-- DATA TO EXAMINE --
- Opening Delimiter -
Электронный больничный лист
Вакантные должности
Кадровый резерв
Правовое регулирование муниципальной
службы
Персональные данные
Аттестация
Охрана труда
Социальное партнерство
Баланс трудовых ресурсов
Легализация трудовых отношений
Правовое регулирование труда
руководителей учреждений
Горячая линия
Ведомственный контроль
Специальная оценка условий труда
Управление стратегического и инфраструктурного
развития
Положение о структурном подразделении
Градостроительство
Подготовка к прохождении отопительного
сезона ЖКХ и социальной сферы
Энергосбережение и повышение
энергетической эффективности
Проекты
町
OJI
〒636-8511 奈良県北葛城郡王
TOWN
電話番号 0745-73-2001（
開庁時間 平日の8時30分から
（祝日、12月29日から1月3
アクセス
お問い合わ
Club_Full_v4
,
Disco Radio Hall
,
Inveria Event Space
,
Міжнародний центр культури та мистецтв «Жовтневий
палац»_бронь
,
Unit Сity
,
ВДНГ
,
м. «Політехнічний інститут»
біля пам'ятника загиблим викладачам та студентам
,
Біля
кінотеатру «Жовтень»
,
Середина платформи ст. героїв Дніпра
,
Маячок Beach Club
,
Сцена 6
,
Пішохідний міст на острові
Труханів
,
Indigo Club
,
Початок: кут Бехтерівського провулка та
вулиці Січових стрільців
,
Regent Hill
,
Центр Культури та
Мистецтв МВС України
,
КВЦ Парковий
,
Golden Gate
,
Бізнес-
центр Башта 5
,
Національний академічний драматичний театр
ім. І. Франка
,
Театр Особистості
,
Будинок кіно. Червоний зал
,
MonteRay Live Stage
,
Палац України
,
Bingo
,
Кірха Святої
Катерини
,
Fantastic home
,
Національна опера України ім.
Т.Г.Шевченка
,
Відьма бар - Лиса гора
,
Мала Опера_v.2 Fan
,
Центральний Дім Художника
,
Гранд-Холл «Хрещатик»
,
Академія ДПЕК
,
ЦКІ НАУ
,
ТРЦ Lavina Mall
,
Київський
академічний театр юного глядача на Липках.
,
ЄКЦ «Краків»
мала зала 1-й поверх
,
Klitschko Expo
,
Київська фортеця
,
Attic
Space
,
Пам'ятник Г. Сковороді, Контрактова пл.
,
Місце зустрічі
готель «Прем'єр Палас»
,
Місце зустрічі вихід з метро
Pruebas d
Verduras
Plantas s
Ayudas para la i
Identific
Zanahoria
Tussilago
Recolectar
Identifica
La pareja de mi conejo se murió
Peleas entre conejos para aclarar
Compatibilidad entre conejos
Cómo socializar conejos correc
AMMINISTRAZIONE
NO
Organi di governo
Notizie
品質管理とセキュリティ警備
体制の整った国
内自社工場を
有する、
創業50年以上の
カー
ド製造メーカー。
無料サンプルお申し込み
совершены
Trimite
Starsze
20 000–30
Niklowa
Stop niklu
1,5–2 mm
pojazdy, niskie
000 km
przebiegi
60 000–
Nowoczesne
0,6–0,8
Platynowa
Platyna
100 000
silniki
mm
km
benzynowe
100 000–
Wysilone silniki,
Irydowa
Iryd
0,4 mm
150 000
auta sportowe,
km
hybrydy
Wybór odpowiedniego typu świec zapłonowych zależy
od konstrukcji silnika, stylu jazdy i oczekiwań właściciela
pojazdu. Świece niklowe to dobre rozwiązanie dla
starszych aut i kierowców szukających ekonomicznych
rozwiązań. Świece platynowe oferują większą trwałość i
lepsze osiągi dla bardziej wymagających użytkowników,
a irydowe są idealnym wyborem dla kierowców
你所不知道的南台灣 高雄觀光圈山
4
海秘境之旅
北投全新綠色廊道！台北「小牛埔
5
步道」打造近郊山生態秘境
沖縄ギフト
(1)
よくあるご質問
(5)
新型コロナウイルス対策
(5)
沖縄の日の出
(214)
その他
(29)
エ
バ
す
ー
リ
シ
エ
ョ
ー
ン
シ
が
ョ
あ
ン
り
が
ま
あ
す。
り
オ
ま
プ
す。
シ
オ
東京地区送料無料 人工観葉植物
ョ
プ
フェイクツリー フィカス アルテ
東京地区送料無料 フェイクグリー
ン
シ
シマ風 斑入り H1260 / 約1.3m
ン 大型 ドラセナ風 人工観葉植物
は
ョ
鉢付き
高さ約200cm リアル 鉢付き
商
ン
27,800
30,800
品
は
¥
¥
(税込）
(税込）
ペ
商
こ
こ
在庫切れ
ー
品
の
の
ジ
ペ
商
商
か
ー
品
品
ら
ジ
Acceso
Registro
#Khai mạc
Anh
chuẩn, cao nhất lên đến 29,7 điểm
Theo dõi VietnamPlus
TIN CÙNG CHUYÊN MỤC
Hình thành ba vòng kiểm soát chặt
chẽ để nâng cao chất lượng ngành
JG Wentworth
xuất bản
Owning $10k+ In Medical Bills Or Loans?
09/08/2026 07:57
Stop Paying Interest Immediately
- Closing Delimiter -
-- TASK DETAILS --
Whenever a line in the material contains the word "регулирование", copy that line.

-- TASK SOLUTION --
Правовое регулирование муниципальной
Правовое регулирование труда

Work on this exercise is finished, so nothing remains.